1 files changed, 39 insertions, 15 deletions

diff --git a/src/btree.c b/src/btree.c
index 80b955682..300bb361e 100644
--- a/src/btree.c
+++ b/src/btree.c
@@ -547,7 +547,7 @@ static void invalidateIncrblobCursors(
   int isClearTable        /* True if all rows are being deleted */
 ){
   BtCursor *p;
-  if( pBtree->hasIncrblobCur==0 ) return;
+  assert( pBtree->hasIncrblobCur );
   assert( sqlite3BtreeHoldsMutex(pBtree) );
   pBtree->hasIncrblobCur = 0;
   for(p=pBtree->pBt->pCursor; p; p=p->pNext){
@@ -6419,10 +6419,9 @@ static void freePage(MemPage *pPage, int *pRC){
 }
 
 /*
-** Free any overflow pages associated with the given Cell.  Store
-** size information about the cell in pInfo.

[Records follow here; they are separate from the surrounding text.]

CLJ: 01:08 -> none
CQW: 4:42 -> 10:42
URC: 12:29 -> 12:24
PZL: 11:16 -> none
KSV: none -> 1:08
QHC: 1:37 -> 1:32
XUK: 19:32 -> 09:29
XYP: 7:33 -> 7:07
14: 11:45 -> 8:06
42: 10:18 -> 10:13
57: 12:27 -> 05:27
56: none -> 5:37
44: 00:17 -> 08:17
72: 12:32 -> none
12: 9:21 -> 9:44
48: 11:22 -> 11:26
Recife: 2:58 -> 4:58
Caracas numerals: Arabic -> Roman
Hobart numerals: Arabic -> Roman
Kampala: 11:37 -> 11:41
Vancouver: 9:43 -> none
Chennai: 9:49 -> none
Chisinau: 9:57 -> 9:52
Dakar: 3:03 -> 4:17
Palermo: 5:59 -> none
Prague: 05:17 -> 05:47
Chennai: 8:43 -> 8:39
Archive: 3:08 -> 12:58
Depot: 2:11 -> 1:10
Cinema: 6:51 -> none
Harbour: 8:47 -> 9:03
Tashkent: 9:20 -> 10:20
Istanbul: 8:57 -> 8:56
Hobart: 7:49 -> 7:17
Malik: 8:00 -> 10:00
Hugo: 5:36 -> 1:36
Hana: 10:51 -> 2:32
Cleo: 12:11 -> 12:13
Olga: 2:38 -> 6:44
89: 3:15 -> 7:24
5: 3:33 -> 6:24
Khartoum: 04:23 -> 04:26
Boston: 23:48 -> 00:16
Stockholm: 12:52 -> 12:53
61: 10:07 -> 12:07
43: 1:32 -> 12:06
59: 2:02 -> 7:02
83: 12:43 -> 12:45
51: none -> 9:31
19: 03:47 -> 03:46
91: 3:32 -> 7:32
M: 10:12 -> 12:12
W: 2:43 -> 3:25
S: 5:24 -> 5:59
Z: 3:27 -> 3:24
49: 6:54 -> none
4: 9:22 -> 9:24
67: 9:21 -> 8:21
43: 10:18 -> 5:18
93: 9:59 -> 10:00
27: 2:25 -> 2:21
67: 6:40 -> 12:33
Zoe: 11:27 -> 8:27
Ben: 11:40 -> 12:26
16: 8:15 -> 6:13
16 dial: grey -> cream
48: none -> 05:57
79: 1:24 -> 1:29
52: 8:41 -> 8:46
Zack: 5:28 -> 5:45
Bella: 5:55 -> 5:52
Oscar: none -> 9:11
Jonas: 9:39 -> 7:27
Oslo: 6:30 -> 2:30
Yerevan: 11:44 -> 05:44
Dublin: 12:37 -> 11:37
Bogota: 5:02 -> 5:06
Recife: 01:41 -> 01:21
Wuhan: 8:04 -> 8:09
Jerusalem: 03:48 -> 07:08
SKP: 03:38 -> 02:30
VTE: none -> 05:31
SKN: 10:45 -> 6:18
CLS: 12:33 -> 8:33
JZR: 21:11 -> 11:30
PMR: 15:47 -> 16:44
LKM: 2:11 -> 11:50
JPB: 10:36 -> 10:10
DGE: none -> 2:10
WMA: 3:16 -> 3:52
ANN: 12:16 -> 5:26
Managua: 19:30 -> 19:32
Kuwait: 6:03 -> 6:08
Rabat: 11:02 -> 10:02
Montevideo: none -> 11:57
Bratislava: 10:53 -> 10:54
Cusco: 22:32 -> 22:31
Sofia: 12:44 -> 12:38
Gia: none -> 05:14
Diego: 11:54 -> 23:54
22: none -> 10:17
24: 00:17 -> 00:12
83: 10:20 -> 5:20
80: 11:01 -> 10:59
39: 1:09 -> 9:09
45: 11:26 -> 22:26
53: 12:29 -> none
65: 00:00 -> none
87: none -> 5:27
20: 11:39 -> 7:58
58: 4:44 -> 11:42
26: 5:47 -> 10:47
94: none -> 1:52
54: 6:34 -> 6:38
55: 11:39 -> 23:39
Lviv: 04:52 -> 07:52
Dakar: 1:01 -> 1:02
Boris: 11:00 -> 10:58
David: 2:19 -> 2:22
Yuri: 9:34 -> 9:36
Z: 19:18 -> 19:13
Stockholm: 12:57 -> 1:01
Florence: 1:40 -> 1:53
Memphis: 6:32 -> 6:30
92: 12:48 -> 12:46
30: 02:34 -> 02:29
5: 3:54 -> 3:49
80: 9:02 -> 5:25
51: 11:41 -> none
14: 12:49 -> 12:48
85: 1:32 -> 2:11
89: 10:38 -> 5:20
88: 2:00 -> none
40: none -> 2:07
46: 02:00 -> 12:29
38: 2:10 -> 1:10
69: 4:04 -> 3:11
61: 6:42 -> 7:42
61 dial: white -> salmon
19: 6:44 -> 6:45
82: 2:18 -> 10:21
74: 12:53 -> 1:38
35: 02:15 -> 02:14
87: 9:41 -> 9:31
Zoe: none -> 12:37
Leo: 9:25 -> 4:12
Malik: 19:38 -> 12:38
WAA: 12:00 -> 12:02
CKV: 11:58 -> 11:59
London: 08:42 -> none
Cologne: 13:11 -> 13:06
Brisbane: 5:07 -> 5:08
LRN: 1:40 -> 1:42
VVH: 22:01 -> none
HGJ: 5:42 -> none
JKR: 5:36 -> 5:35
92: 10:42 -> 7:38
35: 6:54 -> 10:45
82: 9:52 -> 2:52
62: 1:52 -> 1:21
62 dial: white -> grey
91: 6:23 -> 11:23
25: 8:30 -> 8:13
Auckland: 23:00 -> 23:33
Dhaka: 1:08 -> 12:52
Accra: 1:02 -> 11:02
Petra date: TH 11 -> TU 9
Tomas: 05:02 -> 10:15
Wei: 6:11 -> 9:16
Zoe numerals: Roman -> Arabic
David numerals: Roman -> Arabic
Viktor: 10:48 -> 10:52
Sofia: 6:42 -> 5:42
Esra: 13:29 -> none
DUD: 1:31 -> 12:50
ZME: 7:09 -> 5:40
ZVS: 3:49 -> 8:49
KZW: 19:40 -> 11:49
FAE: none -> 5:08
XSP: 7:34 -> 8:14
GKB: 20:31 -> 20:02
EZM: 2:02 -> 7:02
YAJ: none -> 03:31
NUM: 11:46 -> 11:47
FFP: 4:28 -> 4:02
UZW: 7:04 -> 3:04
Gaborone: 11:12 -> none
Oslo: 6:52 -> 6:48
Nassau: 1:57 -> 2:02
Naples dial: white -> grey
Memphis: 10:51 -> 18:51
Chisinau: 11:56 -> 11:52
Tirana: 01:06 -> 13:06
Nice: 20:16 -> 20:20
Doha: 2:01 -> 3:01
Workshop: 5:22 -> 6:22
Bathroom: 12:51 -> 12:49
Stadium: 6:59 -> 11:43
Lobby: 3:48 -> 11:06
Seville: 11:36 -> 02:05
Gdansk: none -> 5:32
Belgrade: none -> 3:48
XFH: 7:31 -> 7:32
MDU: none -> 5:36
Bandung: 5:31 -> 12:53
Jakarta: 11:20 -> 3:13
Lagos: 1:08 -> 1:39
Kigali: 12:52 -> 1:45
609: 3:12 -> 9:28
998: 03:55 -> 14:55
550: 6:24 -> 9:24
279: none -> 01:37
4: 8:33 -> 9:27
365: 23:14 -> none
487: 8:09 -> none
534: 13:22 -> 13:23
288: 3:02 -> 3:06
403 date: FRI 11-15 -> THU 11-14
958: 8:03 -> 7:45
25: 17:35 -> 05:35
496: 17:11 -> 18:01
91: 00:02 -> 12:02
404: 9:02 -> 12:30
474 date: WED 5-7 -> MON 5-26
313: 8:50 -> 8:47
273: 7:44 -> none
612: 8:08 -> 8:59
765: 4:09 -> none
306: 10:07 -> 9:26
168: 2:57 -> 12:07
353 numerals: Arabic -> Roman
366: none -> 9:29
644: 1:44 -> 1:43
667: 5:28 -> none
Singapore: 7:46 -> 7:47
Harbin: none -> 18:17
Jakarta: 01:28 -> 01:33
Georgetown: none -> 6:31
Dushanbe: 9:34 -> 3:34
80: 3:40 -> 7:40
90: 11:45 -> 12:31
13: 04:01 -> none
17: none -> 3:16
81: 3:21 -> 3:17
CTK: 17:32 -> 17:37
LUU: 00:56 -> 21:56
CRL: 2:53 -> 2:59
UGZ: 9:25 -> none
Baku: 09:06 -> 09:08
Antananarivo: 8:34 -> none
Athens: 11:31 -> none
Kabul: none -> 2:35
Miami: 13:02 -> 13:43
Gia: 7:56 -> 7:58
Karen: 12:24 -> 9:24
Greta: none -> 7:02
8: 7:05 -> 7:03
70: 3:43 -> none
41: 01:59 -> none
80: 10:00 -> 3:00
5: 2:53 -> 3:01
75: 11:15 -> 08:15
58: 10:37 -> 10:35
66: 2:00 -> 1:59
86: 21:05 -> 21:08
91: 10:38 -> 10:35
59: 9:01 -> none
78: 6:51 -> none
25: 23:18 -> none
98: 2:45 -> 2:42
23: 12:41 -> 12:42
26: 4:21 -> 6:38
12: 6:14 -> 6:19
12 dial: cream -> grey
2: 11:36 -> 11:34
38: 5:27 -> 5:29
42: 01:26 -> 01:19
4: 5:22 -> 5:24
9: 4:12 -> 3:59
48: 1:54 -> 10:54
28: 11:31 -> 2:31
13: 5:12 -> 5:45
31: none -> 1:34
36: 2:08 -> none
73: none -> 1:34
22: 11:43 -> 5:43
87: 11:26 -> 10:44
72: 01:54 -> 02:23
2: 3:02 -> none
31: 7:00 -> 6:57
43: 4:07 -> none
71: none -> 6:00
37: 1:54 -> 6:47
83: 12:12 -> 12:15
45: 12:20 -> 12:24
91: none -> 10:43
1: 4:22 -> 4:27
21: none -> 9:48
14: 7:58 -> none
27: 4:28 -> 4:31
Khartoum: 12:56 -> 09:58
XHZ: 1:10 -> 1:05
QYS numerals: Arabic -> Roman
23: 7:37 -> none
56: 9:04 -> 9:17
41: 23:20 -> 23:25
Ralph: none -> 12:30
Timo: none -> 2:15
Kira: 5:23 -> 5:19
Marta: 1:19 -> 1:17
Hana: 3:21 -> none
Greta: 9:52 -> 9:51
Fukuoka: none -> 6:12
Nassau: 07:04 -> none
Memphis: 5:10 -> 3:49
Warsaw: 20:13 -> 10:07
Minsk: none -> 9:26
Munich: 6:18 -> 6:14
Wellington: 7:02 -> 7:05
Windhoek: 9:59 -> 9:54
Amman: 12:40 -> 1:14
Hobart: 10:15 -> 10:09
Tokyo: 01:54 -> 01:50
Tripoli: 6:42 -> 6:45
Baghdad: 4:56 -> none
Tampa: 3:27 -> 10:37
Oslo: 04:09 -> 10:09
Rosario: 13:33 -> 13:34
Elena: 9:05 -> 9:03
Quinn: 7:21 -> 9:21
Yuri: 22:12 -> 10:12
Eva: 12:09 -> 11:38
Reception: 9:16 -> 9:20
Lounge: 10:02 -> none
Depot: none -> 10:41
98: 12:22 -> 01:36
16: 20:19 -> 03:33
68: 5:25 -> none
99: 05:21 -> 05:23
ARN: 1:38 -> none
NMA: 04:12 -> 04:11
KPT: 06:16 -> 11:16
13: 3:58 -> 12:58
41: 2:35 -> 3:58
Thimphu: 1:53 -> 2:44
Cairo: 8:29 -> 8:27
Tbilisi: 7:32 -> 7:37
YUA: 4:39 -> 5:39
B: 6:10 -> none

+** Free the overflow pages associated with the given Cell.
 */
-static int clearCell(
+static SQLITE_NOINLINE int clearCellOverflow(
   MemPage *pPage,          /* The page that contains the Cell */
   unsigned char *pCell,    /* First byte of the Cell */
   CellInfo *pInfo          /* Size information about the cell */
@@ -6434,10 +6433,7 @@ static int clearCell(
   u32 ovflPageSize;
 
   assert( sqlite3_mutex_held(pPage->pBt->mutex) );
-  pPage->xParseCell(pPage, pCell, pInfo);
-  if( pInfo->nLocal==pInfo->nPayload ){
-    return SQLITE_OK;  /* No overflow pages. Return without doing anything */
-  }
+  assert( pInfo->nLocal!=pInfo->nPayload );
   testcase( pCell + pInfo->nSize == pPage->aDataEnd );
   testcase( pCell + (pInfo->nSize-1) == pPage->aDataEnd );
   if( pCell + pInfo->nSize > pPage->aDataEnd ){
@@ -6493,6 +6489,21 @@ static int clearCell(
   return SQLITE_OK;
 }
 
+/* Call xParseCell to compute the size of a cell.  If the cell contains
+** overflow, then invoke cellClearOverflow to clear out that overflow.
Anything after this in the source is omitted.